Breast cancer cells display highly disorganized morphology (shape and structure). To conduct the study, the authors used a three-dimensional culture technique to create a realistic tumor model. In the culture, noncancerous breast cells were induced to form spheroids similar to the cellular structures found in the human breast. Cells carrying mutant p53 grew in the misshapen, disorganized manner typical of breast cancer. Reducing levels of mutant p53 was found to be sufficient to return these breast cancer cells to a more normal morphology.
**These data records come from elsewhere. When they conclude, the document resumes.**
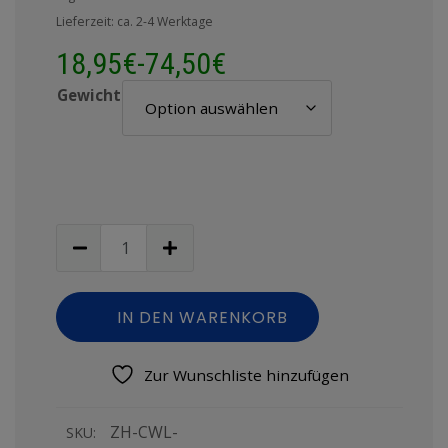
Lieferzeit: ca. 2-4 Werktage
18,95
€
-
74,50
€
Gewicht
IN DEN WARENKORB
Zur Wunschliste hinzufügen
ZH-CWL-
SKU: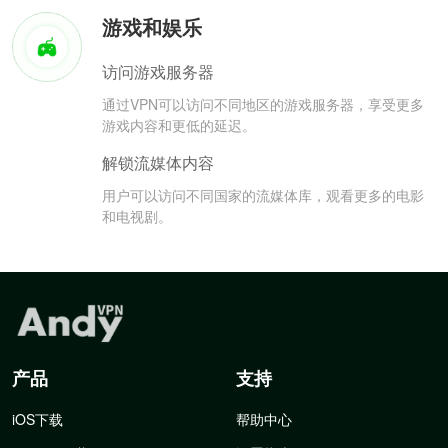
游戏和娱乐
访问游戏服务器
通过VPN可以访问不同地区的游戏服务器，享受更多
游戏内容和更低的延迟。
解锁流媒体内容
用户可以访问不同国家的流媒体库，观看更多的电影
和电视剧。
产品
支持
iOS下载
帮助中心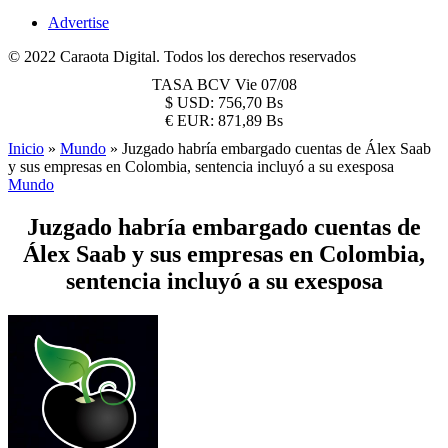
Advertise
© 2022 Caraota Digital. Todos los derechos reservados
TASA BCV
Vie 07/08
$
USD:
756,70 Bs
€
EUR:
871,89 Bs
Inicio
»
Mundo
»
Juzgado habría embargado cuentas de Álex Saab
y sus empresas en Colombia, sentencia incluyó a su exesposa
Mundo
Juzgado habría embargado cuentas de
Álex Saab y sus empresas en Colombia,
sentencia incluyó a su exesposa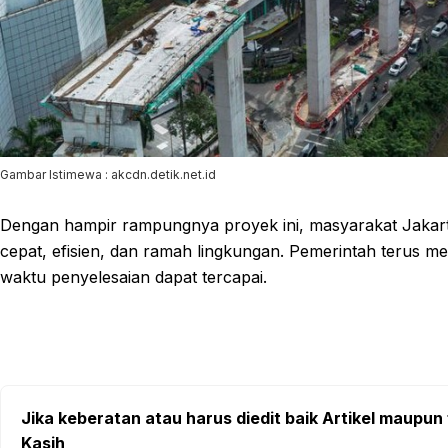
Gambar Istimewa : akcdn.detik.net.id
Dengan hampir rampungnya proyek ini, masyarakat Jakarta 
cepat, efisien, dan ramah lingkungan. Pemerintah terus 
waktu penyelesaian dapat tercapai.
Jika keberatan atau harus diedit baik Artikel maupun 
Kasih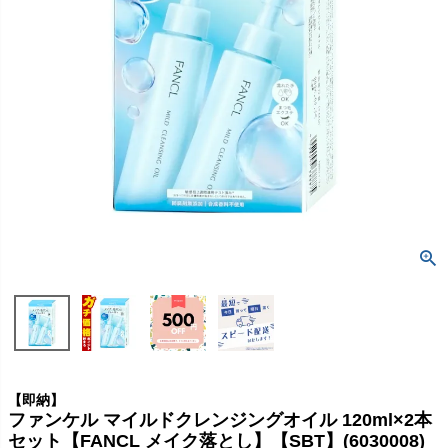
【即納】
ファンケル マイルドクレンジングオイル 120ml×2本
セット【FANCL メイク落とし】【SBT】(6030008)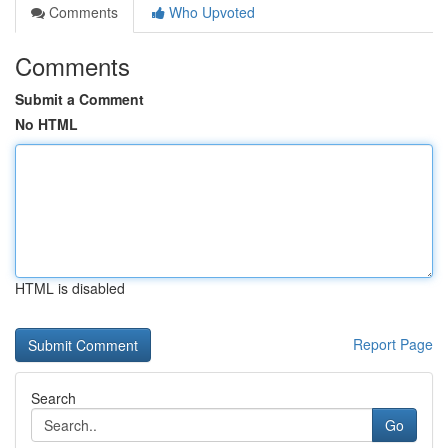
Comments
Who Upvoted
Comments
Submit a Comment
No HTML
HTML is disabled
Report Page
Search
Go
Further analysis demonstrated that the mevalonate pathway, a cholesterol-building pathway, was significantly upregulated by mutant p53. This pathway was shown to be both necessary and sufficient for the effects of mutant p53 on breast tissue architecture. Statin drugs lower cholesterol by inhibiting a step in the same pathway. When cells with mutant p53 were treated with statins, their disorganized, invasive growth was halted and some died. The authors conclude that the study findings imply that the mevalonate pathway may be a promising therapeutic target for tumors bearing mutations in p53. In a separate interview, study author Carol Prives of Columbia University said, "The data raises the possibility that we might identify subsets of patients whose tumors may respond to statins."

The bottom line

The fact that tumor suppressor p53 is not mutated in many breast cancers might explain why statin use influences breast cancer risk and survival inconsistently. Also, the observation that p53 mutations are rare in early-stage ER+ breast cancer could explain the finding that Lipitor appears to improve the outcome of stage III and stage IV breast cancer, but not stage I or stage II. Clearly, it is not currently possible to determine which breast cancer survivors could benefit from statin use. However, for those who need to take statins, lipophilic statins such as Zocor and Lipitor appear to be the best choice.